As the impact of business activities is reflected on the environment many have heeded the call to ‘go green’ but Gap has taken it a step beyond with the sale of environmentally friendly merchandise. They have taken actions in regards to proper waste disposal, energy sustainability, and ensuring that suppliers do the same. Our participation in this year’s earth day by partnering with Arvind has led to saving large amounts of water.
In the fashion industry competition is steep but companies are challenged to conform to present trends. As this is true brand loyalty is an influencing factor as designer wear is not such a product that is readily available for customers. Second-hand products are not preferably creating a lack of variety so retailers fill this gap. Gap has to continue to present trends that are fashion-forward if we want to retain the customer loyalty we already possess. There is no threat posed by the newly formed establishments since customers’ behavior reflects them being loyal to companies they are more familiar with.

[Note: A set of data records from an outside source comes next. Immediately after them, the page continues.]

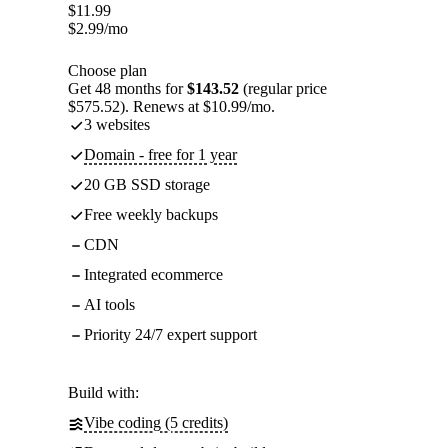
$
11.99
$
2.99
/mo
Choose plan
Get 48 months for
$143.52
(regular price
$575.52). Renews at $10.99/mo.
3 websites
Domain - free for 1 year
20 GB SSD storage
Free weekly backups
CDN
Integrated ecommerce
AI tools
Priority 24/7 expert support
Build with:
Vibe coding (5 credits)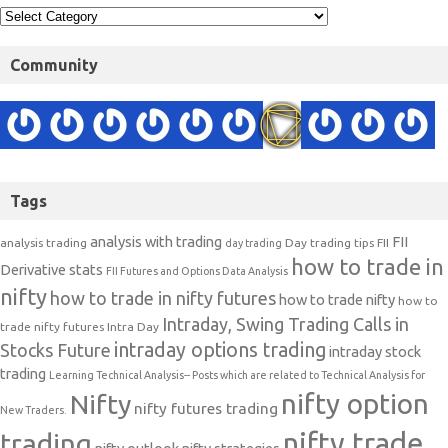
Community
Tags
analysis with trading
FII
analysis trading
Day trading tips
FII
day trading
how to trade in
Derivative stats
FII Futures and Options Data Analysis
nifty
how to trade in nifty futures
how to trade nifty
how to
Intraday, Swing Trading Calls in
trade nifty futures
Intra Day
intraday options trading
Stocks Future
intraday stock
trading
Learning Technical Analysis-- Posts which are related to Technical Analysis for
nifty option
Nifty
nifty futures trading
New Traders.
nifty trade
trading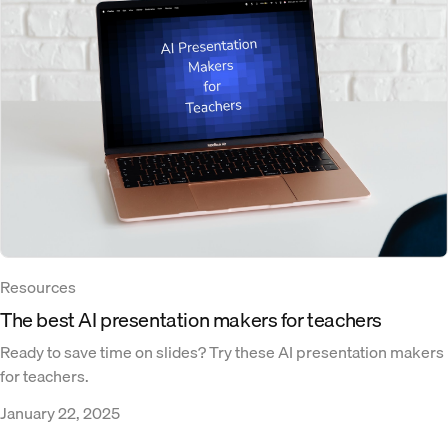
Resources
The best AI presentation makers for teachers
Ready to save time on slides? Try these AI presentation makers
for teachers.
January 22, 2025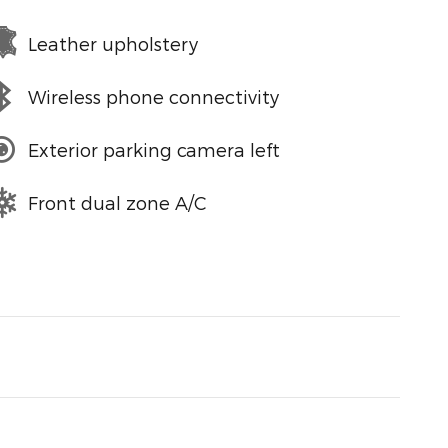
Leather upholstery
Wireless phone connectivity
Exterior parking camera left
Front dual zone A/C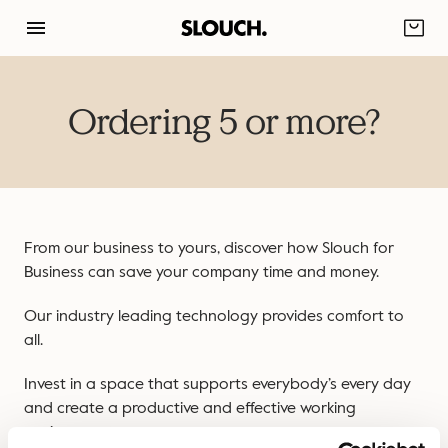
Skip
to
content
Ordering 5 or more?
From our business to yours, discover how Slouch for
Business can save your company time and money.
Our industry leading technology provides comfort to
all.
Invest in a space that supports everybody’s every day
and create a productive and effective working
environment.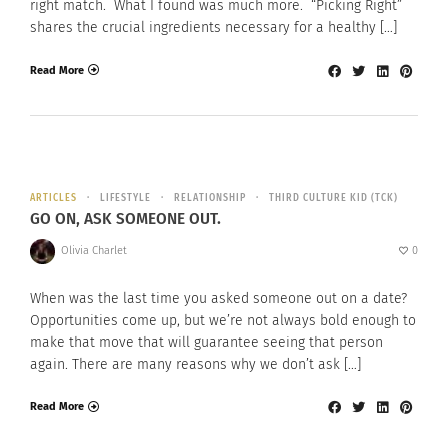
right match. What I found was much more. “Picking Right”
shares the crucial ingredients necessary for a healthy […]
Read More
ARTICLES
LIFESTYLE
RELATIONSHIP
THIRD CULTURE KID (TCK)
GO ON, ASK SOMEONE OUT.
Olivia Charlet
0
When was the last time you asked someone out on a date?
Opportunities come up, but we’re not always bold enough to
make that move that will guarantee seeing that person
again. There are many reasons why we don’t ask […]
Read More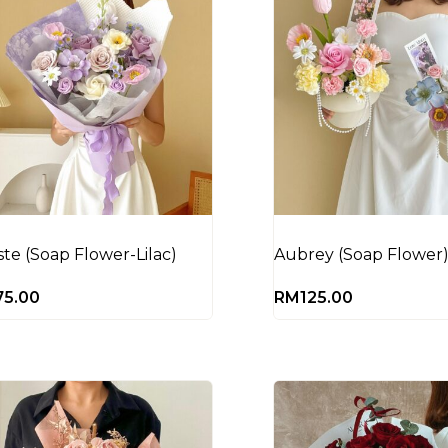
ste (Soap Flower-Lilac)
Aubrey (Soap Flower
75.00
RM
125.00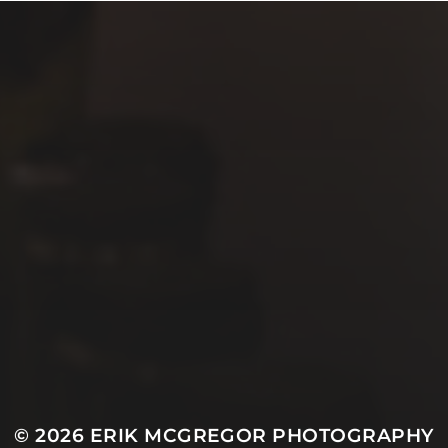
© 2026
ERIK MCGREGOR PHOTOGRAPHY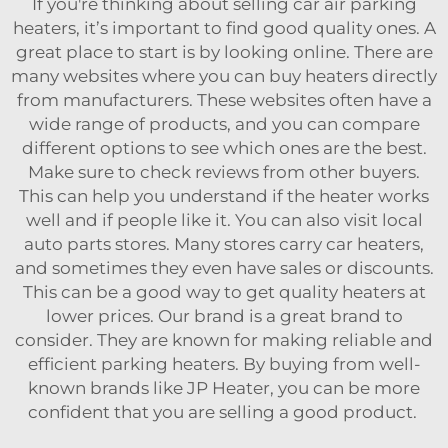
If you're thinking about selling car air parking
heaters, it’s important to find good quality ones. A
great place to start is by looking online. There are
many websites where you can buy heaters directly
from manufacturers. These websites often have a
wide range of products, and you can compare
different options to see which ones are the best.
Make sure to check reviews from other buyers.
This can help you understand if the heater works
well and if people like it. You can also visit local
auto parts stores. Many stores carry car heaters,
and sometimes they even have sales or discounts.
This can be a good way to get quality heaters at
lower prices. Our brand is a great brand to
consider. They are known for making reliable and
efficient parking heaters. By buying from well-
known brands like JP Heater, you can be more
confident that you are selling a good product.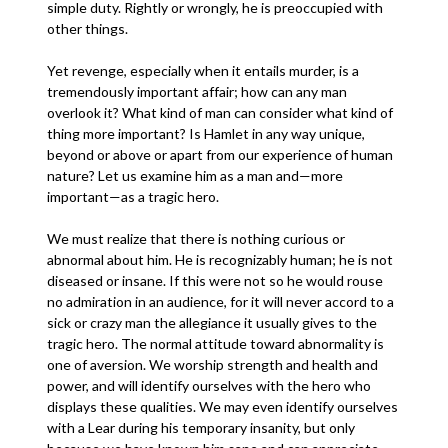
simple duty. Rightly or wrongly, he is preoccupied with
other things.
Yet revenge, especially when it entails murder, is a
tremendously important affair; how can any man
overlook it? What kind of man can consider what kind of
thing more important? Is Hamlet in any way unique,
beyond or above or apart from our experience of human
nature? Let us examine him as a man and—more
important—as a tragic hero.
We must realize that there is nothing curious or
abnormal about him. He is recognizably human; he is not
diseased or insane. If this were not so he would rouse
no admiration in an audience, for it will never accord to a
sick or crazy man the allegiance it usually gives to the
tragic hero. The normal attitude toward abnormality is
one of aversion. We worship strength and health and
power, and will identify ourselves with the hero who
displays these qualities. We may even identify ourselves
with a Lear during his temporary insanity, but only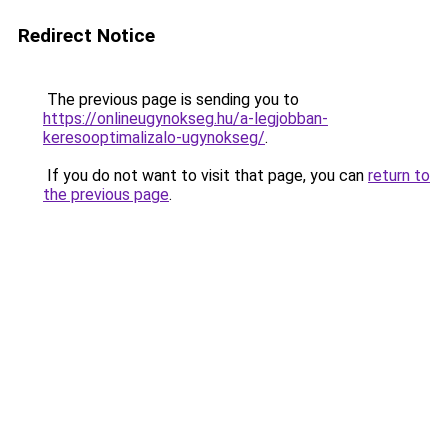
Redirect Notice
The previous page is sending you to
https://onlineugynokseg.hu/a-legjobban-
keresooptimalizalo-ugynokseg/
.
If you do not want to visit that page, you can
return to
the previous page
.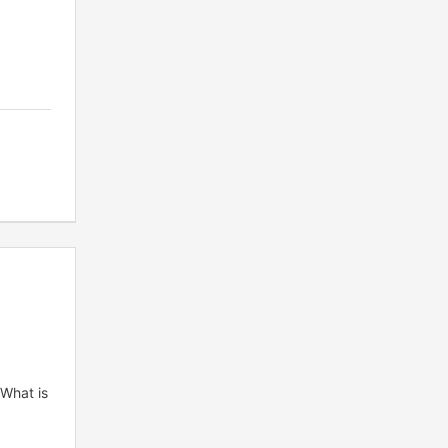
 What is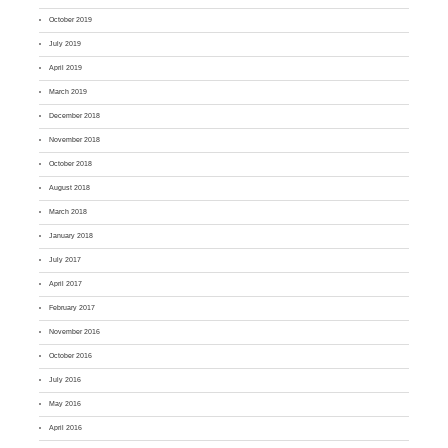
October 2019
July 2019
April 2019
March 2019
December 2018
November 2018
October 2018
August 2018
March 2018
January 2018
July 2017
April 2017
February 2017
November 2016
October 2016
July 2016
May 2016
April 2016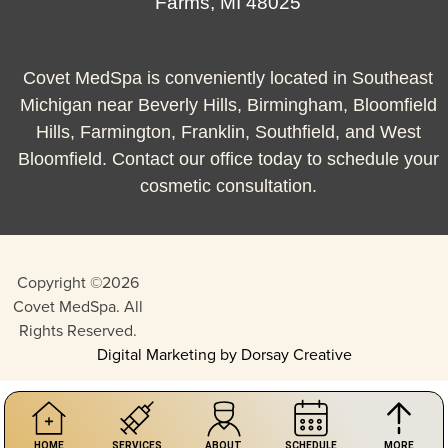
Farms, MI 48025
Covet MedSpa is conveniently located in Southeast
Michigan near Beverly Hills, Birmingham, Bloomfield
Hills, Farmington, Franklin, Southfield, and West
Bloomfield. Contact our office today to schedule your
cosmetic consultation.
Copyright ©2026
Covet MedSpa. All
Rights Reserved.
Digital Marketing by Dorsay Creative
HOME
SERVICES
ABOUT
SCHEDULE
MORE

Four ways we can try to execute these plans are by keeping a number of our global stores closed for a couple of months post-Covid, decreasing the workforce until we are successfully up and running again, seeking investments, and reducing costs of products. Firstly shutting the doors of some stores globally will remove the cost of maintaining the facilities though employees may lose their means of income. This could lead to shorter working shifts. Secondly, with the decreased workforce, only important workers and those who have not already been furloughed will require a salary payment limiting expense. Thirdly seeking investments through various means such as selling shares to the public and private entities can help bring in capital to keep the business afloat. Lastly, as we seek to rid of old stock we may have to reduce prices and price bargains so we can quickly put out a fresh set of merchandise.
We are challenged to find an alternative means of gaining revenue with the limited funds while still maintaining integrity. Moving forward we are taking a differentiated focus strategy approach. On April 30th we were fortunate to form an alliance with IMG. Due to this our Banana Republic, Janie, and Jack brands, Baby Gap, and Gap Kids will henceforth be partly handled by the said company. We would offer essential care products associated with the daily function of growing up the kids. This will appeal not just to sensuality but to quality and customer loyalty. Parents can look forward to baby equipment, care packages, home decor, and even furniture. Our brand has always been a leader in the industry and has not fallen short of that status even under the present circumstances. This is the reason our global appeal and popularity will continue to aid us as we seek to introduce a nontraditional product to existing and new customers who are aware of the unique and distinctive merchandise we usually present. We would début in a new sector with the means of becoming an active competitor.
In conclusion, our company has showcased the aptitude of being a success with years of experience and our positive contribution to society. Though we are presently battling a global issue that came at a time when we have struggled financially as a company we must try to swim through the choppy waters. Moving forward for the next fiscal year our actions will target our cash flow issue. The newly formed partnership with IMG is sure to stem any further debt along with the cuts to employees and closed stores.